At times, reporting tools perform computations slowly. For instance, the reporting tool implements a multi-data-set join through an expression in a cell of a report, such as ds2.select(ID==ds1.ID). The report engine performs the join to parse the expression based on a traversal from beginning to the end – it retrieves the first record from ds2 (data set 2) and traverses ds1 (data set 1) to search for the record with the same ID, and retrieves the second record from ds2 and search ds2 for the matching record with traversal, and so on…
The operation’s complexity is quadratic. Performance is little affected when original data size is small, but it will drop sharply when data size grows to even relatively large.

The solution is to move the implementation of multi-data-set join from the reporting tool side to the data preparation phase. When the data source consists of only one database, SQL is enough to perform the join.
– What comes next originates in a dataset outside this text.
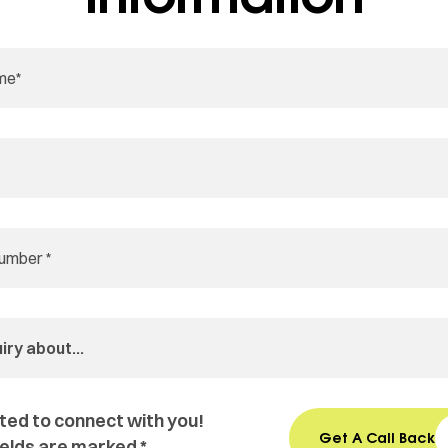
ted to connect with you!
Get A Call Back
ields are marked *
But when SQL cannot run efficiently or when there are more than one data source, we can use SPL to realize the join fast using its diverse data source support ability, and high-performance algorithms and storage scheme.
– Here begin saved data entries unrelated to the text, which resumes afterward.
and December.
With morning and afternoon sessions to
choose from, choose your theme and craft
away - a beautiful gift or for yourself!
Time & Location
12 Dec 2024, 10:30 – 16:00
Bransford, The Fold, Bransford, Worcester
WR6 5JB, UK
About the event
Handling endless reporting needs cheaply and efficiently

Any part of a report that does not keep pace with an enterprise or an organization’s information system update will be continuously updated and modified as long as the system is maintained. The enterprise or organization will have endless report development tasks generated during business operations. The inexorable reporting needs can only be satisfied, which calls for a cost-effective way.
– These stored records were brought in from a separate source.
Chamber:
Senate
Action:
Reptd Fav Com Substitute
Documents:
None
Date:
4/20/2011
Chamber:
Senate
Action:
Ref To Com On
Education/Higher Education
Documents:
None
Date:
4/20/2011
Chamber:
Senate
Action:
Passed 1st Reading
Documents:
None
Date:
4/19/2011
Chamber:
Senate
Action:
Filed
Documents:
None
In a nutshell, there are three steps for dealing with the never-ending reporting demand:

Step 1 Reporting tool for labor-saving data presentation

Let’s begin from the easiest part. By introducing a professional reporting tool, we can achieve automatic data presentation and visualization in various charts and graphs without the need of human labors. This has become the common practice as most enterprise users use reporting tools to build reports.

Step 2 Computing tool for labor-saving data preparation

Similar to step 1, automating data preparation is the supreme solution to the long-standing performance issue in this phase. The most part of the essay discusses data preparation performance issue. Conclusion is that the open-source SPL, with the concise syntax, diverse data source support ability and hot-swap feature, is the ideal tool for achieving data preparation automation. Now the two steps have automated all report development jobs and speed up the whole process.

Step 3 Independent report module for optimizing application architecture

After the comprehensive automation of report development process, it is time to adjust the application architecture to decouple report module from the business system. The report module will only share the data source (database or any other type of data storage medium) with the business system and the connection between them becomes loose. The automated data presentation phase and data preparation phase make it possible that report computations can be interpreted and executed by a middleware. This avoids the frequent restart of the business system each time when there is any update or change to the report, significantly reducing the complexity of operation and maintenance. One particular important thing in this step is to sort out data sources to list data needed by reporting module separately. This data will become the only source the later report development jobs access.

The three-step automation of reporting development process can increase efficiency and optimize application architecture. An independently operated and maintained report module is sounder and more effective in terms of both technical framework and human resource utilization, making a powerful tackle for handling the perpetual report development needs.